I think I understand what it's doing wrong, but don't know how (or if it's possible) to do it right.
--
Drew
|
Post #350,104
11/3/11 6:50:27 PM
|
working as designed
Any opinions expressed by me are mine alone, posted from my home computer, on my own time as a free American and do not reflect the opinions of any person or company that I have had professional relations with in the past 55 years. meep
|
Post #350,110
11/3/11 9:01:16 PM
|
But I *want* people to see the sitemap
A redirect that goes in a circle isn't helping. I know it's trying to redirect any sitemap requests anywhere other than the root down to the correct location in root, but this isn't doing it right.
--
Drew
|
Post #350,118
11/3/11 10:07:59 PM
|
no, they are deliberately doing an open loop
after 20 times around http browsers, wget et al bail out
Any opinions expressed by me are mine alone, posted from my home computer, on my own time as a free American and do not reflect the opinions of any person or company that I have had professional relations with in the past 55 years. meep
|
Post #350,125
11/3/11 11:09:21 PM
|
Why would you do that?
--
Drew
|
Post #350,127
11/3/11 11:12:51 PM
|
Looks like a honeypot for bad bots.
|
Post #350,129
11/3/11 11:31:51 PM
|
But how do the *good* bots get it?
--
Drew
|
Post #350,111
11/3/11 9:07:12 PM
11/3/11 9:10:31 PM
|
Re: Is this htaccess tip wrong?
This is for sitemaps on certain vhost/machines with the sitemap actually on a different machine/vhost
Lets say you are www.example.com and all your high bandwidth stuff is configured for wosh.example.com you'd have to use something like this: RedirectMatch 301 /sitemap.xml$ http://wosh.example.com/sitemap.xml
RedirectMatch 301 /sitemap.xml.gz$ http://wosh.example.com/sitemap.xml.gz
You wouldn't put this on wosh.example.com when that would end up being loopy!
you could also do this on the same host (ie: www,example.com): RedirectMatch 301 /sitemap.xml$ http://www.example.c...ation/sitemap.xml
RedirectMatch 301 /sitemap.xml.gz$ http://www.example.c...on/sitemap.xml.gz
Edited by folkert
Nov. 3, 2011, 09:10:31 PM EDT
|
Post #350,126
11/3/11 11:09:56 PM
|
So if this *is* on the machine the sitemap is on ...

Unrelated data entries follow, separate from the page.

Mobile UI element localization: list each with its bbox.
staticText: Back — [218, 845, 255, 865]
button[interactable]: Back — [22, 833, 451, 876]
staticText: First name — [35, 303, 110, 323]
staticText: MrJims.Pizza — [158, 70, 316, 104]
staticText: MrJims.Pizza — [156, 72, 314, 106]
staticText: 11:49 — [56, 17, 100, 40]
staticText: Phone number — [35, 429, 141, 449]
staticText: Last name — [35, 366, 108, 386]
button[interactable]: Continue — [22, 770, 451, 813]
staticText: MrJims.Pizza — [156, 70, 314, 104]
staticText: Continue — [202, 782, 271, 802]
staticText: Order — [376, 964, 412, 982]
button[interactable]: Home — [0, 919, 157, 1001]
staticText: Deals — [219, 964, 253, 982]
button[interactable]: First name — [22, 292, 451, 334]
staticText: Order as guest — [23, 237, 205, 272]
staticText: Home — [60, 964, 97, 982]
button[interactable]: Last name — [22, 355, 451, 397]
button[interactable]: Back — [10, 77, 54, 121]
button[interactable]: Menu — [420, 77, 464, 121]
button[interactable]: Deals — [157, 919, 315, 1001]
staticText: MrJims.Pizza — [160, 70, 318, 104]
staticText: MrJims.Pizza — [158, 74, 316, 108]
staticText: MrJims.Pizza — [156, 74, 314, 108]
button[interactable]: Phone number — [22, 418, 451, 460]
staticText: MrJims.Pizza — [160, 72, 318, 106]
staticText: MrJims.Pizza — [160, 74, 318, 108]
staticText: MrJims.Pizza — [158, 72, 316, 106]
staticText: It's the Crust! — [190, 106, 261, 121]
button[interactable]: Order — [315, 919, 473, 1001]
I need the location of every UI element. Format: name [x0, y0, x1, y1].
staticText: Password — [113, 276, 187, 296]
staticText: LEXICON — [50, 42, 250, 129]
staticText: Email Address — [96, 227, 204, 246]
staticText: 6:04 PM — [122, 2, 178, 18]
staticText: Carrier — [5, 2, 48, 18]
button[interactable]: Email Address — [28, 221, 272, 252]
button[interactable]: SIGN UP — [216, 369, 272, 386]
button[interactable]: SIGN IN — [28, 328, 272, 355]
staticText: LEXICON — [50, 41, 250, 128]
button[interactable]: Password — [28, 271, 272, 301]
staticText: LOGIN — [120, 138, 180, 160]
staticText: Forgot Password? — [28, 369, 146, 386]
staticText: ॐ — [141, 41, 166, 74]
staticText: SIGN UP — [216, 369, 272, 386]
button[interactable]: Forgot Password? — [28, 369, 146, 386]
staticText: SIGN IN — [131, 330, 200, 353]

... then I shouldn't do it?
--
Drew
|
Post #350,140
11/4/11 8:06:54 PM
11/4/11 8:08:07 PM
|
Correct! Unless...
You have the sitemap somewhere else...
Then you'd use the last example.
Edited by folkert
Nov. 4, 2011, 08:08:07 PM EDT
|
Post #350,146
11/4/11 10:25:55 PM
|
How 'bout this?
For canonical favicons I've got this:
RewriteBase /
RewriteCond %{REQUEST_URI} !^/favicon.ico$ [NC]
RewriteCond %{REQUEST_URI} /favicon(s)?.?(gif|ico|jpe?g?|png)?$ [NC]
RewriteRule (.*) http://cooklikeyourg...r.com/favicon.ico [R=301,L]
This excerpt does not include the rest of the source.